Veteran archaeozoologists Mircea Udrescu and Bea De Cupere of the Museum of Natural Sciences at Brussels started the analysis of the enormous amount of late sixth century A.D. bone material that was recovered last year. The material was recovered at the end of the campaign in the Odeion's Corridor 1, thrown in there when the building was abandoned and used as a butcher's dump (see Archaeozoology: August 21-25, 2005). During the previous year, a preliminary study was carried out. During this campaign, the material is being examined in detail. About two thirds of this bone concentration has been studied at this point. During the last couple of days, more material was recovered in the neighboring sector of the Odeion.
The bone concentration clearly represents the refuse of butchery activities. The majority of the material consists of the remains of cattle. Most bones are heavily chopped or show a high frequency of cut marks, and it was hypothesized that the meat was cut off the bones before being sold. The remains studied thus far represent the refuse of at least 40 animals. Examination of the mandibular teeth indicates that most of them were slaughtered at an old or very old age. The teeth are greatly worn and some of them have disappeared completely, leaving only the roots in the mandible. Periodontitis has been noted in most upper cheeks. This disease is a result of an inflammation or infection of the gum and the bone, and may lead to tooth loss. The high incidence of periodontitis is most probably related to the advanced age of the slaughtered cattle. These animals were therefore not only kept for their meat but were used for other purposes as well. One of the main reasons for keeping cattle to an old age is that they can be used for working fields or transporting heavy materials. In a few cases, pathologies related to hard labor could be observed on the bones. Although the cattle bones were highly fragmented and only few measurements were taken, the shoulder height could be calculated from some complete canon bones, giving heights of more than 145 centimeters. However, in this assemblage the remains of some smaller and even very small cattle were represented as well. These smaller-sized cattle probably represent cows that were kept for their dairy products, as large cattle were the most suited to heavy work.

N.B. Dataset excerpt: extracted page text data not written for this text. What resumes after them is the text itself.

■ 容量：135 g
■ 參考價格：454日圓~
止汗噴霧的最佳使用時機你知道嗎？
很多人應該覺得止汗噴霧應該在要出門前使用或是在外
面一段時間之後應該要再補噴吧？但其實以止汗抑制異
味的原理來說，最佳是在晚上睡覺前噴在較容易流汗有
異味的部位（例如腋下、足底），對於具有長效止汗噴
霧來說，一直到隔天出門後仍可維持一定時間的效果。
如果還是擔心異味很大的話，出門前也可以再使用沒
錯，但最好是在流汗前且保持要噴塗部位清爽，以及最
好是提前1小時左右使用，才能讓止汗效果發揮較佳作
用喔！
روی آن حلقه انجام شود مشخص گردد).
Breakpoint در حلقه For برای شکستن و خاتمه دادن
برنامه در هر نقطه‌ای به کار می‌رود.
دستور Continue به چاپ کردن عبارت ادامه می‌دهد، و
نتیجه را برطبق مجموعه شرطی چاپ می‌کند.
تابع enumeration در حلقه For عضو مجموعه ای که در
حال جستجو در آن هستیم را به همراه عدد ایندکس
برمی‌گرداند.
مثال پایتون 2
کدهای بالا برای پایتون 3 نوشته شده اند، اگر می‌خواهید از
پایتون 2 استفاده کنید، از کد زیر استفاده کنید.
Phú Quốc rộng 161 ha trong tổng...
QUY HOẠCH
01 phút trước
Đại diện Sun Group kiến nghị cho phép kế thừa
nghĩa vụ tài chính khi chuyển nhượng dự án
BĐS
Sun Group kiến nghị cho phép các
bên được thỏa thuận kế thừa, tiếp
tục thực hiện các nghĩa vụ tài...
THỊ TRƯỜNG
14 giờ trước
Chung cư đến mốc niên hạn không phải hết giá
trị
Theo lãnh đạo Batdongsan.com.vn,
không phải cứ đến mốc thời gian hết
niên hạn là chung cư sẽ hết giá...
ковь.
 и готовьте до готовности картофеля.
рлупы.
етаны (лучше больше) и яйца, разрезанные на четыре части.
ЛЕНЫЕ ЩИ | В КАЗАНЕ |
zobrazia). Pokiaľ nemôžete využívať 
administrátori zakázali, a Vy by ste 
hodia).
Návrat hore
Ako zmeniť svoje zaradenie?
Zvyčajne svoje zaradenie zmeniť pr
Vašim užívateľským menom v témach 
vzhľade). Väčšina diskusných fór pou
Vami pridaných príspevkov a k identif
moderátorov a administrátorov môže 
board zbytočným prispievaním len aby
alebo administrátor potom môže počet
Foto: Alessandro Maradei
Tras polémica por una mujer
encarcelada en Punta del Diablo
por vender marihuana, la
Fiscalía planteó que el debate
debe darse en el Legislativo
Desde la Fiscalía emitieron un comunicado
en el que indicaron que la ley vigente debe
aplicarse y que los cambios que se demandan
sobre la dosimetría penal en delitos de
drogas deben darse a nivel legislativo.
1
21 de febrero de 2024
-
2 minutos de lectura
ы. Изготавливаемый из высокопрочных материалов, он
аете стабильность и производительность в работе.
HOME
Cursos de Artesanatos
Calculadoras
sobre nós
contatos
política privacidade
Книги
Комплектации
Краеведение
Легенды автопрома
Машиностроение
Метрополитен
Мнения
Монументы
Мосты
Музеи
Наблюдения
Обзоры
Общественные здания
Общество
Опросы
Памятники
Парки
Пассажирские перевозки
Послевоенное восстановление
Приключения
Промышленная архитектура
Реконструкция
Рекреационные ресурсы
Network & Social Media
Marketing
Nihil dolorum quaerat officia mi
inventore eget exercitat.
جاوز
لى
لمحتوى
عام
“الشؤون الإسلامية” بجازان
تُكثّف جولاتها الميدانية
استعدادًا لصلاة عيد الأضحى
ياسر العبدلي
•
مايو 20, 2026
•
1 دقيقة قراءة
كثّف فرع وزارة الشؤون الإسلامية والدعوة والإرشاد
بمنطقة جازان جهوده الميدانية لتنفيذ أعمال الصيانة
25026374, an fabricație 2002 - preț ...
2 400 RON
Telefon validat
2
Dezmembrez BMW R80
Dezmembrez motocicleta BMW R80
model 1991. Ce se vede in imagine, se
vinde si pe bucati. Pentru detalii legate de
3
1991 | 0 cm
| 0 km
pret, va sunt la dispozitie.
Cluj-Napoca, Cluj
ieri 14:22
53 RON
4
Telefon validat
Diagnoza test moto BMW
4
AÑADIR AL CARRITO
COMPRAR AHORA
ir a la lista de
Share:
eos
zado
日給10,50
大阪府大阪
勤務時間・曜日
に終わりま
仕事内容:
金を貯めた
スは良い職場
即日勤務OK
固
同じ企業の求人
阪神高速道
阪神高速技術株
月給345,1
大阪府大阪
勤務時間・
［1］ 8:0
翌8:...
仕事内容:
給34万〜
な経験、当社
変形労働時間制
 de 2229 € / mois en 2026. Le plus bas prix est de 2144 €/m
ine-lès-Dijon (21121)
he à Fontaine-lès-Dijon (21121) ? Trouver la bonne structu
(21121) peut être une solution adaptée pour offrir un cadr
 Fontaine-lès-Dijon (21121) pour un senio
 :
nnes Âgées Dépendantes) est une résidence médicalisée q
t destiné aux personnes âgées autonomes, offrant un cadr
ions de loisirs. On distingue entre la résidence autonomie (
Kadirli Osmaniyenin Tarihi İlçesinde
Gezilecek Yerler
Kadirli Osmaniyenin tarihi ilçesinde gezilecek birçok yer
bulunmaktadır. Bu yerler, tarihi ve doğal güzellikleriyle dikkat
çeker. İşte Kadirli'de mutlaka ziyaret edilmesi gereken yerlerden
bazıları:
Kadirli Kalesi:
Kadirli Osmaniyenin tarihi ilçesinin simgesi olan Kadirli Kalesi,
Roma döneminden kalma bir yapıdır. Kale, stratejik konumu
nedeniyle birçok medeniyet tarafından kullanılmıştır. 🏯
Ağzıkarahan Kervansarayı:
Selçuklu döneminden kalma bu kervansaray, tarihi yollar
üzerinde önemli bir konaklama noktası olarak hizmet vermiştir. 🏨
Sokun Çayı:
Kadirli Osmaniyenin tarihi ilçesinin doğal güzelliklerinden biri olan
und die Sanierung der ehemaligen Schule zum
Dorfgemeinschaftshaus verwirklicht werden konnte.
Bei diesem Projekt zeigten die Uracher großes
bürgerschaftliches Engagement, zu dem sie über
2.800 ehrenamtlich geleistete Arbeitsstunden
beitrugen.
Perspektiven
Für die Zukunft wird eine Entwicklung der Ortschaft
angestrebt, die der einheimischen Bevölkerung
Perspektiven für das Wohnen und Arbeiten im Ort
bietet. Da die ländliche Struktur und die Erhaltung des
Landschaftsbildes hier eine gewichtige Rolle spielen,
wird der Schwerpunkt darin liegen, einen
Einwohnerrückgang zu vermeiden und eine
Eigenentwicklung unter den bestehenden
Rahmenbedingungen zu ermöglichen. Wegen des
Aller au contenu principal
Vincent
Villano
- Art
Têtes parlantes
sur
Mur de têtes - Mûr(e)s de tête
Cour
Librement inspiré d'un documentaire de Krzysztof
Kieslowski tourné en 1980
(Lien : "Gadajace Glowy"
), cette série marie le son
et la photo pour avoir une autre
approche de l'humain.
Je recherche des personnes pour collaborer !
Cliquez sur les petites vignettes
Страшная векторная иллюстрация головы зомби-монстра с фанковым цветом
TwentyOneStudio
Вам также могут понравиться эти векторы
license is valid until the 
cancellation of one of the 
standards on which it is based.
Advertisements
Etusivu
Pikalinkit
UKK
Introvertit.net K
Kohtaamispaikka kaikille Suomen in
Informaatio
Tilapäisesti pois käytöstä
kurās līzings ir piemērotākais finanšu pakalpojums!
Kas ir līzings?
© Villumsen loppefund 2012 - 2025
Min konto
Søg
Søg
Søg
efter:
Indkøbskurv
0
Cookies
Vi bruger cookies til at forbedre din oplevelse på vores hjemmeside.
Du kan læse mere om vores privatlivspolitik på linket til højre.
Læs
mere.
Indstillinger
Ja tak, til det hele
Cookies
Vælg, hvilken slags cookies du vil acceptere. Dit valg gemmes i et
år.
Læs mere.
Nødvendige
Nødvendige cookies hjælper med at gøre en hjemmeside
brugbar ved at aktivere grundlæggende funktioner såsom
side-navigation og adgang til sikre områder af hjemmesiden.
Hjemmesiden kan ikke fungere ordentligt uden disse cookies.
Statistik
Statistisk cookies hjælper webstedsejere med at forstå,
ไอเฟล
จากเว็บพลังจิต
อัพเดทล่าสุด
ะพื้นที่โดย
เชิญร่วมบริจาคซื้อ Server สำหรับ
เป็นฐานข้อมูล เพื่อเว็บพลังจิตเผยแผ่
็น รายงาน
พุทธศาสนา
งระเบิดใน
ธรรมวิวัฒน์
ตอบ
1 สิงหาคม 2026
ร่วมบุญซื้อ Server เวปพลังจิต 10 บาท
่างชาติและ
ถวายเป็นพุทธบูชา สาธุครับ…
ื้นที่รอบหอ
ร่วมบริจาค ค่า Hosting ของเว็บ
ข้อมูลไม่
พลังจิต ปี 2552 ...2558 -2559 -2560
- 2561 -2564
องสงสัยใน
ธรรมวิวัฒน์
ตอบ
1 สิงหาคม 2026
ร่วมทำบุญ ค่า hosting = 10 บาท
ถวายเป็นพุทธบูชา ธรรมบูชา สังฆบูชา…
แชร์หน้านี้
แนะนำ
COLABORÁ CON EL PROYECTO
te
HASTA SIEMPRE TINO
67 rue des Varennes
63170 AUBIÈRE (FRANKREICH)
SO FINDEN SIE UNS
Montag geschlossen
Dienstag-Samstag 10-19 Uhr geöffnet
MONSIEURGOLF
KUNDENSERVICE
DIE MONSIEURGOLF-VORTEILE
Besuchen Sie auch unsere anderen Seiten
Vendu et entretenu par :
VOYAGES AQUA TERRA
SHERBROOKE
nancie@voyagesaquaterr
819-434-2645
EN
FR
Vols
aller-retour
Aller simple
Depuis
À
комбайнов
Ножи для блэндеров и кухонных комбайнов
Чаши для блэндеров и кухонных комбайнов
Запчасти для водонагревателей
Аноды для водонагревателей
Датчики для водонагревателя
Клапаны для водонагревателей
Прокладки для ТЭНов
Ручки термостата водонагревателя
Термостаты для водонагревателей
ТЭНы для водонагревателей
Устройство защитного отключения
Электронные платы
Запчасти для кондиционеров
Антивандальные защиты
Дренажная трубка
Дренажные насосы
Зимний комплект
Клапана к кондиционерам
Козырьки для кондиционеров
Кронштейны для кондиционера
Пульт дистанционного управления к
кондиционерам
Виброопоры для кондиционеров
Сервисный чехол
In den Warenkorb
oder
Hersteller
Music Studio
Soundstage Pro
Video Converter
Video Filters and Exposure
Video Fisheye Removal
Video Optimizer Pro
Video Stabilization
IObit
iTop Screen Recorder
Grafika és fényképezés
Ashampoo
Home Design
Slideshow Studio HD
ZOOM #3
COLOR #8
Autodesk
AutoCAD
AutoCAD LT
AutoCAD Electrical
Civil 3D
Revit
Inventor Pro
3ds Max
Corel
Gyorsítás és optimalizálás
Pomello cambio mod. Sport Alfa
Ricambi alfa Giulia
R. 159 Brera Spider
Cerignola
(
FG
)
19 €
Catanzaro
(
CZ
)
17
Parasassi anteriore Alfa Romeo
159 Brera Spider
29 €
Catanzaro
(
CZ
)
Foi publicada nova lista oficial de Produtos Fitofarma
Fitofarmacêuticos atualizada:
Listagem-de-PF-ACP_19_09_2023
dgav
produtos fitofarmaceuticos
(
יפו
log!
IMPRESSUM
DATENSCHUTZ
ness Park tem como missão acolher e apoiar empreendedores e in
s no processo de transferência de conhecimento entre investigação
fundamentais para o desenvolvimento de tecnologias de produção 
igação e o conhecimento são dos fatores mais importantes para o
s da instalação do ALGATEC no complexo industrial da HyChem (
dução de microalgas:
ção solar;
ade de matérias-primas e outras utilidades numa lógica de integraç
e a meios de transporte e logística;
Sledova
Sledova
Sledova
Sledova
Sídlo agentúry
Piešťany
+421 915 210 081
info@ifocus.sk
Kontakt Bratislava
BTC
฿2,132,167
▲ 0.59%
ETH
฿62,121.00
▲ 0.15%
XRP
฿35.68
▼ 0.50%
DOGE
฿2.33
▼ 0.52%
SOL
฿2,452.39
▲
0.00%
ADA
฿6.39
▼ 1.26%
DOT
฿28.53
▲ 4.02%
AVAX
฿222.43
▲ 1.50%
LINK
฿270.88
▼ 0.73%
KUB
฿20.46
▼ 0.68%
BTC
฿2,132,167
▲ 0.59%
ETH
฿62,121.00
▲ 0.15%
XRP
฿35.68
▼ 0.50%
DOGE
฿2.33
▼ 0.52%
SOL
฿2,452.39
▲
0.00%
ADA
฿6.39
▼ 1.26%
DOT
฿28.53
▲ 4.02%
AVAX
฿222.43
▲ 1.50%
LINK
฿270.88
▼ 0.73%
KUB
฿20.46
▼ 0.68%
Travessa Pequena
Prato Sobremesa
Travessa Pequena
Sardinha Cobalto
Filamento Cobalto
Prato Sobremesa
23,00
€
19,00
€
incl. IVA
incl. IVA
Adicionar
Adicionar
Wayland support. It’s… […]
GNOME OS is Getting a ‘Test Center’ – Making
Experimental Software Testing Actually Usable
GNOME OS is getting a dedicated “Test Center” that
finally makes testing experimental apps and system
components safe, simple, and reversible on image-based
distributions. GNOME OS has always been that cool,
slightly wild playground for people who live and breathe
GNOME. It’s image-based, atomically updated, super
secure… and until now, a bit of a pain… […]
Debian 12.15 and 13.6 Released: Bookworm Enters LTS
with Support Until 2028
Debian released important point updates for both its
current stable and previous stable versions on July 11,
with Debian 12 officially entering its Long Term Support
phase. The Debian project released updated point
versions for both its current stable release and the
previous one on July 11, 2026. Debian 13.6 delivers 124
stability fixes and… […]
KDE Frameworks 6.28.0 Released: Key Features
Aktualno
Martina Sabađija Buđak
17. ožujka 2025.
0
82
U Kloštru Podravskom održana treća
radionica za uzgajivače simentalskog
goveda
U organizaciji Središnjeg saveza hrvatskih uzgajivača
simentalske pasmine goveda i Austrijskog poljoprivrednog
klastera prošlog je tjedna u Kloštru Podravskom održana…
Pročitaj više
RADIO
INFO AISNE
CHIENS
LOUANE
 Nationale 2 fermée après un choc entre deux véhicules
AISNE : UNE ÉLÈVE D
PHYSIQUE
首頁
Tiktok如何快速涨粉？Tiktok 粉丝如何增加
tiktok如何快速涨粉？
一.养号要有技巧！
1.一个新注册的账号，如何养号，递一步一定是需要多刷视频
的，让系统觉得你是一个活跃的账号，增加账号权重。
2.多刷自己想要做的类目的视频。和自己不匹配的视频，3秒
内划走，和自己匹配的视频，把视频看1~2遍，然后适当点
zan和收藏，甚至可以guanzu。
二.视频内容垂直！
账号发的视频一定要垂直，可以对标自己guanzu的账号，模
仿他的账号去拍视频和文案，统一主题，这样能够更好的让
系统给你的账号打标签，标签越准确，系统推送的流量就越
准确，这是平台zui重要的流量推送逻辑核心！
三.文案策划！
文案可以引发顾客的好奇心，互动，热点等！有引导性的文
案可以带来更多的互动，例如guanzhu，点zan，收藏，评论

A small part of this bone assemblage consists of goat and sheep bones, including the remains of at least 70 goats. The ovicaprine remains consist mainly of horn cores, all chopped at their base. The majority of these horn cores are from adult females, while both young and adult males have been identified. Other cranial fragments and post cranial elements are rarely represented in this assemblage. Most probably, these small animals were slaughtered at the same place as the cattle but, in contrast to cattle, the processing of the carcass and the distribution of the meat took place in a completely different way. The carcass of the ovicaprines was probably completely chopped into small portions which were easy to cook. As such, there was no need to remove the bones, but the meat was sold together with the bones. This hypothesis is supported with evidence from other parts of Sagalassos; ovicaprine bones are frequently represented in the faunal assemblage of the Domestic Area's palatial mansion, while cattle bones are very rarely observed at this place.
Pig bones are poorly represented in the bone assemblage of the Odeion but one can assume that pigs were also slaughtered at this place in significant numbers. If the processing of these animals is similar to that of the ovicaprines, they will leave few traces at the slaughtering place, as the animal would have been sold in portions with its bones.